Saved data entries
· · · · · · ·

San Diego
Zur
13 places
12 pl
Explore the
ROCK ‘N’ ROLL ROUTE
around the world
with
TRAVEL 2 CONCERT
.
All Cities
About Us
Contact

· · · · · · ·

Your objective
Each line above is to be repeated exactly.

Result
San Diego
Zur
13 places
12 pl
Explore the
ROCK ‘N’ ROLL ROUTE
around the world
with
TRAVEL 2 CONCERT
.
All Cities
About Us
Contact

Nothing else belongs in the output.